- Page images and extracted text
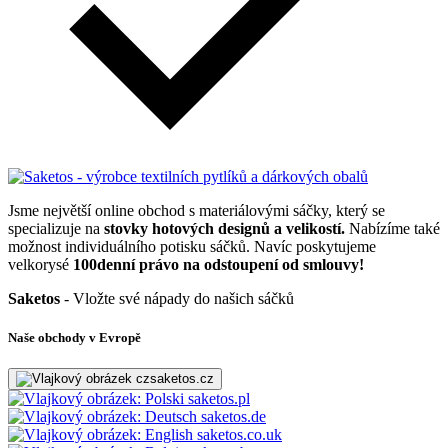
Jsme největší online obchod s materiálovými sáčky, který se
specializuje na
stovky hotových designů a velikostí.
Nabízíme také
možnost individuálního potisku sáčků. Navíc poskytujeme
velkorysé
100denní právo na odstoupení od smlouvy!
Saketos
- Vložte své nápady do našich sáčků
Naše obchody v Evropě
saketos.cz
saketos.pl
saketos.de
saketos.co.uk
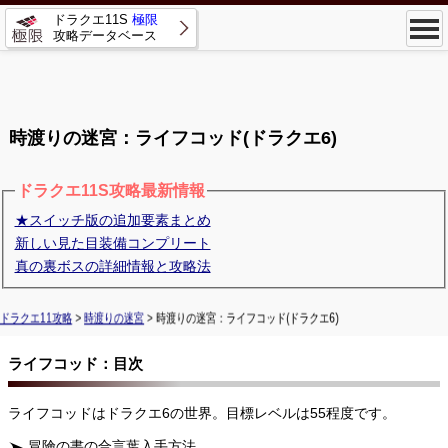
ドラクエ11S
極限
攻略データベース
時渡りの迷宮：ライフコッド(ドラクエ6)
ドラクエ11S攻略最新情報
★スイッチ版の追加要素まとめ
新しい見た目装備コンプリート
真の裏ボスの詳細情報と攻略法
ドラクエ11攻略
>
時渡りの迷宮
> 時渡りの迷宮：ライフコッド(ドラクエ6)
ライフコッド：目次
ライフコッドはドラクエ6の世界。目標レベルは55程度です。
冒険の書の合言葉入手方法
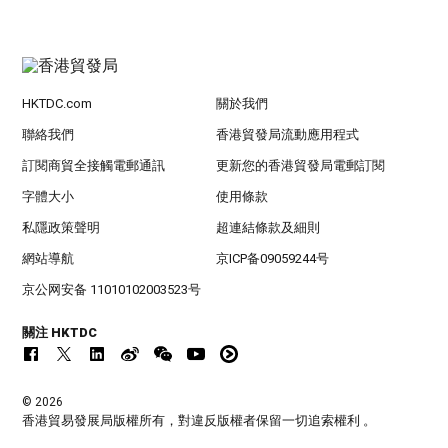
HKTDC.com
關於我們
聯絡我們
香港貿發局流動應用程式
訂閱商貿全接觸電郵通訊
更新您的香港貿發局電郵訂閱
字體大小
使用條款
私隱政策聲明
超連結條款及細則
網站導航
京ICP备09059244号
京公网安备 11010102003523号
關注 HKTDC
© 2026
香港貿易發展局版權所有，對違反版權者保留一切追索權利 。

- EXERCISE PROMPT
A verbatim transcript of the entries above is required, with the pictures left out.

- TASK SOLUTION
Jsme největší online obchod s materiálovými sáčky, který se
specializuje na
stovky hotových designů a velikostí.
Nabízíme také
možnost individuálního potisku sáčků. Navíc poskytujeme
velkorysé
100denní právo na odstoupení od smlouvy!
Saketos
- Vložte své nápady do našich sáčků
Naše obchody v Evropě
saketos.cz
saketos.pl
saketos.de
saketos.co.uk
ドラクエ11S
極限
攻略データベース
時渡りの迷宮：ライフコッド(ドラクエ6)
ドラクエ11S攻略最新情報
★スイッチ版の追加要素まとめ
新しい見た目装備コンプリート
真の裏ボスの詳細情報と攻略法
ドラクエ11攻略
>
時渡りの迷宮
> 時渡りの迷宮：ライフコッド(ドラクエ6)
ライフコッド：目次
ライフコッドはドラクエ6の世界。目標レベルは55程度です。
冒険の書の合言葉入手方法
HKTDC.com
關於我們
聯絡我們
香港貿發局流動應用程式
訂閱商貿全接觸電郵通訊
更新您的香港貿發局電郵訂閱
字體大小
使用條款
私隱政策聲明
超連結條款及細則
網站導航
京ICP备09059244号
京公网安备 11010102003523号
關注 HKTDC
© 2026
香港貿易發展局版權所有，對違反版權者保留一切追索權利 。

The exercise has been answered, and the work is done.